In a letter dated November 5, 1862 from Camp Simmons, Harrisburg, Pennsylvania, just a few days after he mustered in, Drolsbaugh informed his wife that he had been appointed "Orderly Sergeant" and that he was sorry "to leave my companions in my tent but i have to do it. to morrow i have to go and tent with the Captain...but i would rather stay where i have been as the officers are generally very high livers and they live on the best the market can afford. i want you to fix my fine shirt and send it to me the first chance you have as i am promoted to Orderly Sergeant i will have to get boots and buck skin gloves to come half way to my elbows."
James Drolsbaugh (1832-1873) was a farmer from Honey Grove, Juniata County, Pennsylvania, the son of John Drolsbaugh (1806-1882) and Catharine McConnell (1809-1875). He was married to Elisa "Belle" Marshall (1837-1922) and they had a daughter named Effie (1861-1870)and, possibly, a son named Thomas. Drolsbaugh was drafted and mustered into Company F., 171th Pennsylvania Infantry as the First Sergeant on November 2, 1862, and mustered out with the company August 8, 1863 after nine months service.

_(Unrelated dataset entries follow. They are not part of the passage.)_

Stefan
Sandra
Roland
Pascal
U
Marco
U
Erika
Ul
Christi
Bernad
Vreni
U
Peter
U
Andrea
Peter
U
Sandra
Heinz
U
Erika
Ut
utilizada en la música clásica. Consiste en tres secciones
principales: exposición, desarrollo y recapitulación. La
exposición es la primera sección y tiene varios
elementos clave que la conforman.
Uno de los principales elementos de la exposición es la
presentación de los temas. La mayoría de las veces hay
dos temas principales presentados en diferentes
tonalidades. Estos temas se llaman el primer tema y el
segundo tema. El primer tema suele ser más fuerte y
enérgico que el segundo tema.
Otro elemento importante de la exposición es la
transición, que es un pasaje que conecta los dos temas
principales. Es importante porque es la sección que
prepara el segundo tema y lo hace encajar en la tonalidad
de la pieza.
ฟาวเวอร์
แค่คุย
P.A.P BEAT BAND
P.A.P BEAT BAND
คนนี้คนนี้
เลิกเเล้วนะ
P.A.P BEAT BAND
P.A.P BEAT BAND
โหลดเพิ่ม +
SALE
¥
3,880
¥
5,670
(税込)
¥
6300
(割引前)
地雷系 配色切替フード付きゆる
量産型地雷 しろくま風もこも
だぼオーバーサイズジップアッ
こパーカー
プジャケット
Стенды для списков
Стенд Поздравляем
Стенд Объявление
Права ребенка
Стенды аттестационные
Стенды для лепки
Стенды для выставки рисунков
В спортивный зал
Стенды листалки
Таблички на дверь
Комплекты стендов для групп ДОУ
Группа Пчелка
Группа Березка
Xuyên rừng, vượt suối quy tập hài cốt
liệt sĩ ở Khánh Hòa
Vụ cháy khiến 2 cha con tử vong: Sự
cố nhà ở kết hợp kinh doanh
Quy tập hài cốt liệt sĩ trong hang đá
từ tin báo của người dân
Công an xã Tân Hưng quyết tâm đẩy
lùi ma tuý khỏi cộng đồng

Company F was raised in Juniata County, Pennsylvania. The men of the 171st Pennsylvania were drafted. They were organized at Camp Curtin, Harrisburg, Pennsylvania, in November 1862. They wintered at Newbern, North Carolina, and in April 1863 they were under fire at Blount's Creek but suffered no losses. In June 1863 they were sent to White House Virginia, and were moved to Harper's Ferry on July 7 to assist in the pursuit of the Confederate army after the Battle of Gettysburg.